The first paper “How to understand species’ niches and range dynamics: a demographic research agenda for biogeography” led by Frank Schurr, is a review and perspective on what Frank and Jörn have termed “Dynamic range models (DRMs)”, that is, dynamic hierarchical statistical models for predicting species distributions that are essentially composed of three levels 1) a demographic model that relates environmental predictors to growth 2) a dispersal model 3) an observation model. As opposed to hybrid SDMs, DRMs allow estimating all these processes in parallel, which promises to avoid some of the problems of (hybrid) SDMs with source-sink dynamics and non-equilibrium situations.
Figure 1: The demographic basis of Hutchinsonian niches, range dynamics and biogeographical data. From Schurr et al., in press. Copyright see publisher.
The second paper, “Parameter and uncertainty estimation for process-oriented population and distribution models: data, statistics and the niche” led by Glenn Marion covers a very similar topic, namely hierarchical SDMs (or state-space models), but with the emphasis shifted more towards the technical issues for estimating models with different complexity and different data types. We do so by discussing three case studies, starting with a simple hierarchical SDM that is inferred from static data, over the case of a plant invasion described by several snapshots in time, up to a dynamic example that uses heterogeneous data.

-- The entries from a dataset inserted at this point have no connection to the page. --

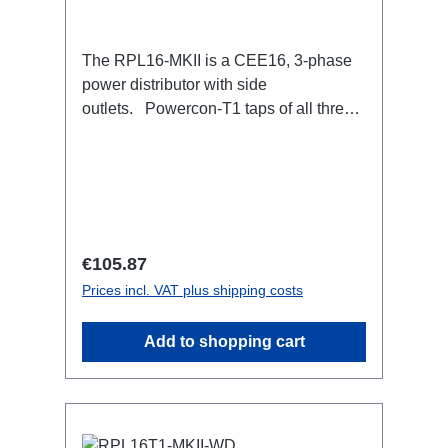
The RPL16-MKII is a CEE16, 3-phase
power distributor with side
outlets. Powercon-T1 taps of all three
phases.16A CEE --> Powercon-T1
BreakoutBoxSpecific features:CEE
Inlinesmall maintenance-free on-stage
power distributionscompletely black for
the most inconspicuous installation
possibleCan be mounted in the traverse
Regular price:
€105.87
with RPL-Clamp50M10 screw mount for
Prices incl. VAT plus shipping costs
attaching couplers, trigger clamps or
similar.2x M4 mountsuitable for outdoor
Add to shopping cart
useConnections:1x CEE16-5p-In3x
TrueOne-Out1x CEE16-5p-Through
OutTechnical data:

Finally, in “A physiological analogy of the niche for projecting the potential distribution of plants”, Steve Higgins et al. demonstrate that it is possible and actually surprisingly successful (at least I was somewhat surprised that this worked so well) to replace purely correlative models by physiological models of the niche and fit those to distribution data. I thought that this is a very encouraging example of how models that include the abundant prior ecological/physiological information we have in their structure can still be fitted in very much the same way that we fit correlative models at the moment.